Tom LeClair’s Passing Trilogy: Recovering Adventure in the Age of Post-Genre

Steffen Hantke has quoted me in his essay entitled Tom LeClair’s Passing Trilogy: Recovering Adventure in the Age of Post-Genre, for Electronic Book Review.  With the adventure genre having largely given way to the thriller in popular culture, and the distinct lack of adventure narratives in contemporary literature, Hantke looks at how LeClair’s brazen and ‘adventurous’ use of literary genres in his Passing Trilogy, employing both narrative and temporal deconstruction, negotiates a post-imperial world in which “postcolonial thought, in its widespread effects on contemporary Western culture, has thoroughly discredited the adventurer.”  Hantke concludes his essay by considering my thoughts on ‘Post-Genre’ in the Editor’s Note I wrote for Cinephile Vol 4.1.

Much has been made in recent years of the death of genre, or at least its gradual weakening. Post-genre is the buzzword. Pointing out “Hollywood’s propensity for generic hybridity and overlap in his discussion of the action adventure film, Steve Neale makes the case that cinematic genres have started to move massively away from single distinct genres since the 1980s and ’90s (71) and toward a new polygeneric narrative that seems to transcend all inherited boundaries. This means that, by implication, there must have been an earlier period in which genres used to be, at least relatively speaking, distinct. In the Editor’s Note to a recent issue of Cinephile, Andrew deWaard suggests to read the sense of “perpetual aftermath” that dominates contemporary conceptions of genre not as a sign of its imminent demise but as an invitation for reconceptualization:

We can’t really leave genre behind anymore than we can abandon modernism or industry or structuralism – we’ve just mutated it to the point that it somehow feels new or different. Maybe we should start thinking ‘post’ as less of a temporal marker and more like computational logic. Let’s think of it as an upgrade: Genre 2.0, based on the same fundamental hardware, but with such forward-thinking software that it hardly warrants comparison. (2)

Tom LeClair’s approach to, and use of, genre in the Passing trilogy falls squarely into this model of what one might call “post-genre” for literary fiction. The hardware, as deWaard calls it, is still there, even though the software has been upgraded – to call it “forward-thinking” feels right as well. Readers are supposed to recognize the machinations of genre at work; the writing is intertextual enough, though never obtrusively so, to evoke the history of literary and cinematic adventure. The polygenericity of the trilogy, articulated as a series of shifts from one genre to another, does not undermine the validity of each single genre; instead, it follows an experimental logic. In his exploration of adventure, LeClair “tries out” genres; his moving on to the next is never a dismissal of the previous one. He is not out to abolish genres; does not exploit, consume, or use them up.

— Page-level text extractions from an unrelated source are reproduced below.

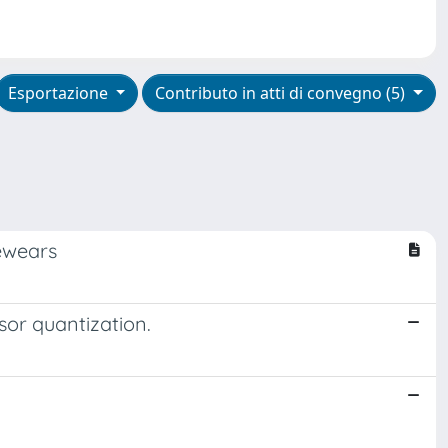
Esportazione
Contributo in atti di convegno (5)
yewears
sor quantization.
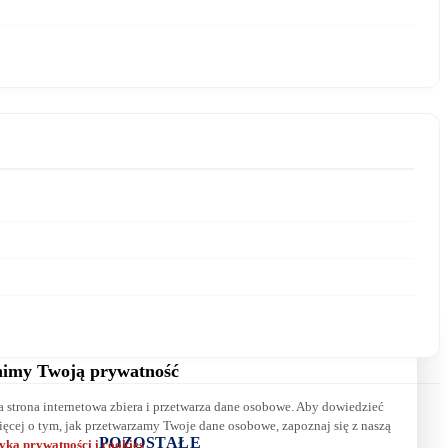
E-mail:
Wiadomość:
imy Twoją prywatność
a strona internetowa zbiera i przetwarza dane osobowe. Aby dowiedzieć
Wyrażam zgodę na przetwarzanie danych. Zapoznaj się z naszą
ięcej o tym, jak przetwarzamy Twoje dane osobowe, zapoznaj się z naszą
polityką prywatności
.
POZOSTAŁE
tyką prywatności i cookies
.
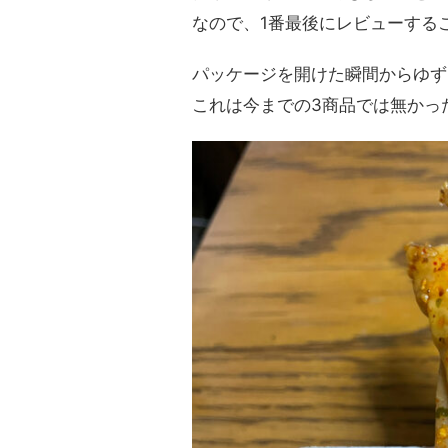
なので、1番最後にレビューする
パッケージを開けた瞬間からゆず
これは今までの3商品では無かっ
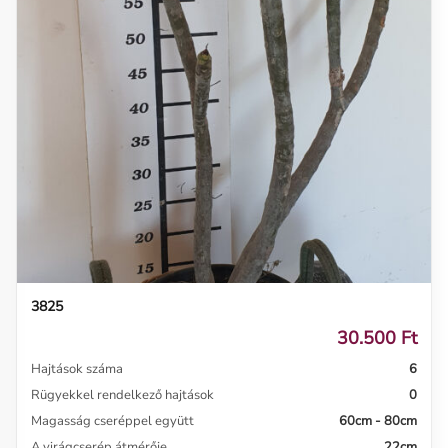
3825
30.500 Ft
Hajtások száma
6
Rügyekkel rendelkező hajtások
0
Magasság cseréppel együtt
60cm - 80cm
A virágcserép átmérője
22cm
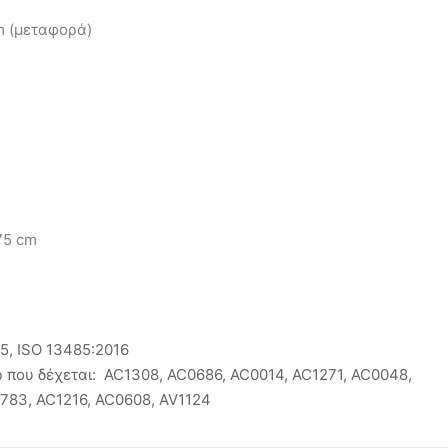
m (μεταφορά)
75 cm
15, ISO 13485:2016
 που δέχεται: AC1308, AC0686, AC0014, AC1271, AC0048,
783, AC1216, AC0608, AV1124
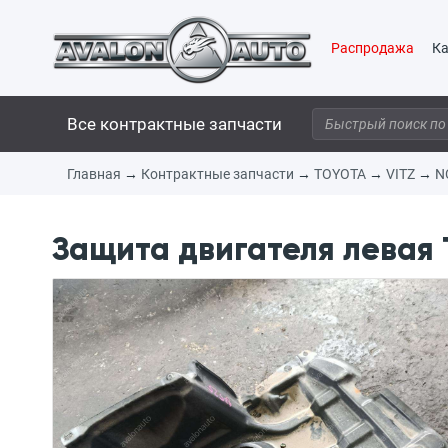
Распродажа
Ка
Все контрактные запчасти
Главная
→
Контрактные запчасти
→
TOYOTA
→
VITZ
→
N
Защита двигателя левая 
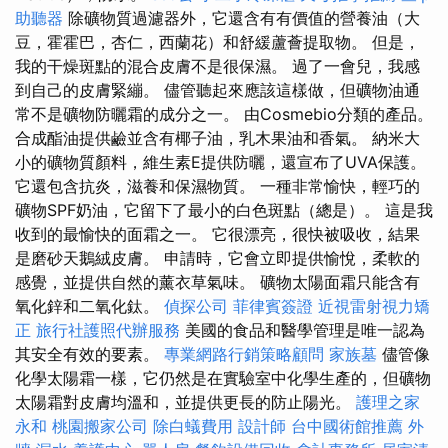
助聽器
除礦物質過濾器外，它還含有有價值的營養油（大
豆，霍霍巴，杏仁，西蘭花）和舒緩蘆薈提取物。 但是，
我的干燥斑點的混合皮膚不是很保濕。 過了一會兒，我感
到自己的皮膚緊繃。 儘管聽起來應該這樣做，但礦物油通
常不是礦物防曬霜的成分之一。 由Cosmebio分類的產品。
合成酯油提供鹼並含有椰子油，乳木果油和香氣。 納米大
小的礦物質顏料，維生素E提供防曬，還宣布了UVA保護。
它還包含抗炎，滋養和保濕物質。 一種非常愉快，輕巧的
礦物SPF奶油，它留下了最小的白色斑點（總是）。 這是我
收到的最愉快的面霜之一。 它很漂亮，很快被吸收，結果
是磨砂天鵝絨皮膚。 申請時，它會立即提供愉悅，柔軟的
感覺，並提供自然的薰衣草氣味。 礦物太陽面霜只能含有
氧化鋅和二氧化鈦。
偵探公司
菲律賓簽證
近視雷射視力矯
正
旅行社護照代辦服務
美國的食品和醫學管理是唯一認為
其安全有效的要素。
專業網路行銷策略顧問
家族墓
儘管像
化學太陽霜一樣，它仍然是在實驗室中化學生產的，但礦物
太陽霜對皮膚均溫和，並提供更長的防止陽光。
護理之家
永和
桃園搬家公司
除白蟻費用
設計師
台中國術館推薦
外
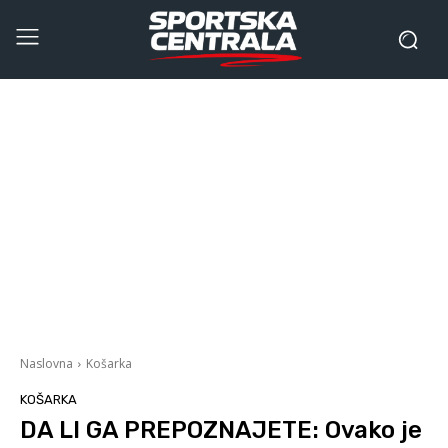
Naslovna
Košarka
KOŠARKA
DA LI GA PREPOZNAJETE: Ovako je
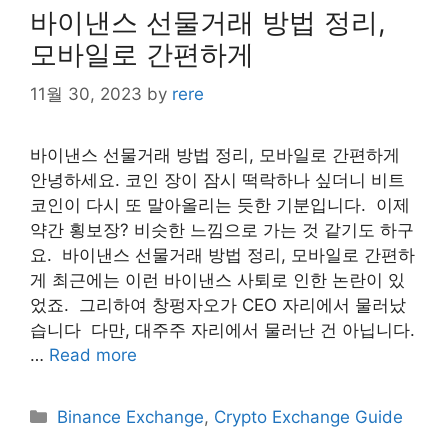
바이낸스 선물거래 방법 정리,
모바일로 간편하게
11월 30, 2023
by
rere
바이낸스 선물거래 방법 정리, 모바일로 간편하게
안녕하세요. ​코인 장이 잠시 떡락하나 싶더니 비트
코인이 다시 또 말아올리는 듯한 기분입니다. ​ 이제
약간 횡보장? 비슷한 느낌으로 가는 것 같기도 하구
요. ​ 바이낸스 선물거래 방법 정리, 모바일로 간편하
게 ​최근에는 이런 바이낸스 사퇴로 인한 논란이 있
었죠. ​ 그리하여 창펑자오가 CEO 자리에서 물러났
습니다 ​ 다만, 대주주 자리에서 물러난 건 아닙니다.
…
Read more
Categories
Binance Exchange
,
Crypto Exchange Guide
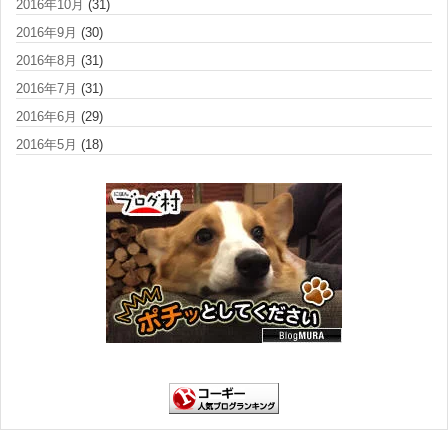
2016年10月
(31)
2016年9月
(30)
2016年8月
(31)
2016年7月
(31)
2016年6月
(29)
2016年5月
(18)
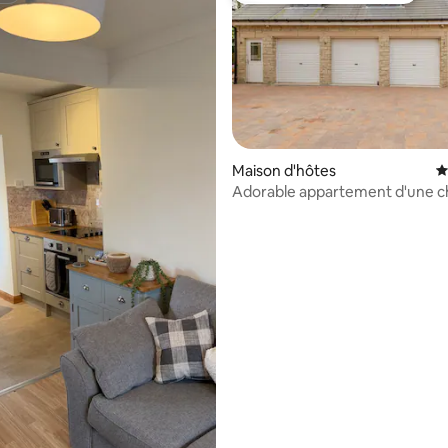
la base de 189 commentaires : 4,94 sur 5
Maison d'hôtes
É
Adorable appartement d'une 
avec jacuzzi.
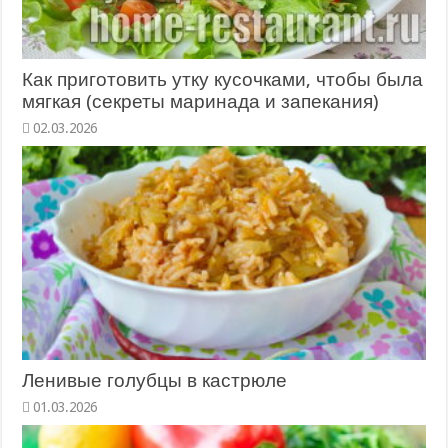
Как приготовить утку кусочками, чтобы была
мягкая (секреты маринада и запекания)
02.03.2026
Ленивые голубцы в кастрюле
01.03.2026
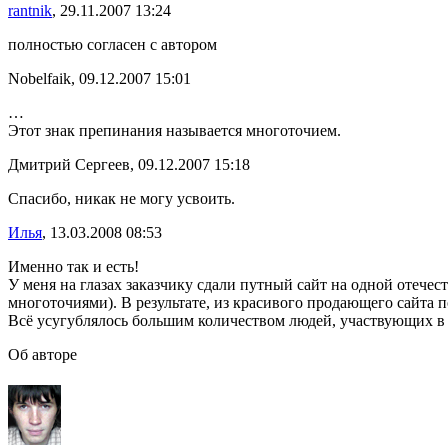
rantnik
, 29.11.2007 13:24
полностью согласен с автором
Nobelfaik, 09.12.2007 15:01
…
Этот знак препинания называется многоточием.
Дмитрий Сергеев, 09.12.2007 15:18
Спасибо, никак не могу усвоить.
Илья
, 13.03.2008 08:53
Именно так и есть!
У меня на глазах заказчику сдали путный сайт на одной отечес
многоточиями). В результате, из красивого продающего сайта 
Всё усугублялось большим количеством людей, участвующих в
Об авторе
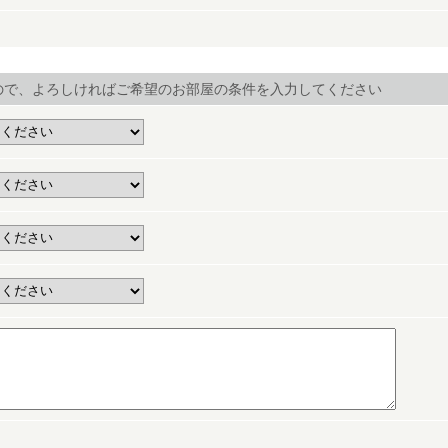
ので、よろしければご希望のお部屋の条件を入力してください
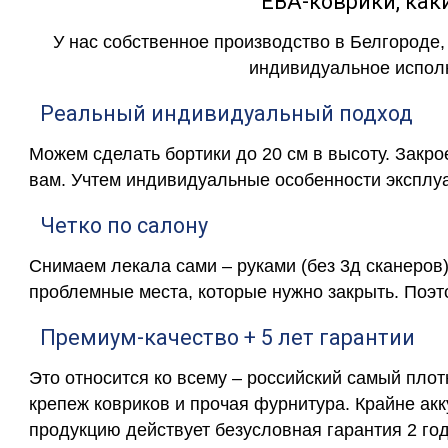
ЕВА-коврики, к
У нас собственное производство в Белгороде,
индивидуальное исполн
Реальный индивидуальный подход
Можем сделать бортики до 20 см в высоту. Закр
вам. Учтем индивидуальные особенности эксплу
Четко по салону
Снимаем лекала сами – руками (без 3д сканеров)
проблемные места, которые нужно закрыть. Поэт
Премиум-качество + 5 лет гарантии
Это относится ко всему – российский самый пло
крепеж ковриков и прочая фурнитура. Крайне ак
продукцию действует безусловная гарантия 2 год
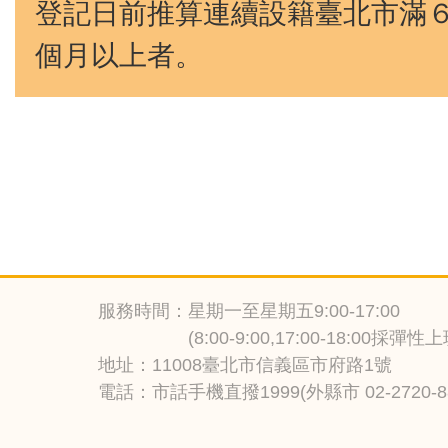
登記日前推算連續設籍臺北市滿
個月以上者。
服務時間：星期一至星期五9:00-17:00
(8:00-9:00,17:00-18:00採彈
地址：11008臺北市信義區市府路1號
電話：市話手機直撥1999(外縣市 02-2720-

Hantke goes on to note that LeClair does not engage in satire, irony or pastiche — typical markers of postmodern genre play — before concluding his essay:

If the Passing trilogy is never patronizing or dismissive of adventure, it is an expression of LeClair’s generosity as a writer, as well as of the skill with which he sustains the tone in all three novels. But, more importantly, it is an expression of his recognition that adventure, as deWaard points out, is an enduring trope in Western culture. If it is simply not an option just to “leave it behind,” then to criticize it makes most sense if the critique is constructive. Adventure may be maligned as politically untenable, as escapism for the immature or uneducated; its hyperbolic pace and near-mythical iconography may seem absurd in a world of bourgeois security and moderation. But then, time and again, the reports of adventure’s imminent death have been greatly exaggerated. It deserves to be taken seriously because there is a place for adventure even in a culture that tells itself that there isn’t. What this place might be, Tom LeClair’s trilogy helps us to understand and imagine.

When I wrote that Editor’s Note, I was only really considering cinematic genre, so I appreciate Hantke applying my thoughts to literary genre as well.  After all, the use of polygeneric narrative can be seen as something of a journey, the author taking the reader on a metatextual ride through a history of iconography, myth and archetype; adventure is a fitting study for this brave new generic world.